_Goal of the exercise_
Without including any pictures, write out all the records word for word.

(Saved data entries)
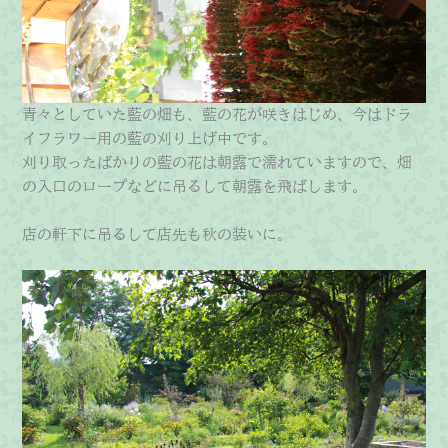
青々としていた藍の畑も、藍の花が咲きはじめ、今はドラ
イフラワー用の藍の刈り上げ中です。
刈り取ったばかりの藍の花は朝露で濡れていますので、畑
の入口のロープなどに吊るして朝露を飛ばします。
店の軒下に吊るして店先も秋の装いに。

_Solved exercise_
青々としていた藍の畑も、藍の花が咲きはじめ、今はドラ
イフラワー用の藍の刈り上げ中です。
刈り取ったばかりの藍の花は朝露で濡れていますので、畑
の入口のロープなどに吊るして朝露を飛ばします。
店の軒下に吊るして店先も秋の装いに。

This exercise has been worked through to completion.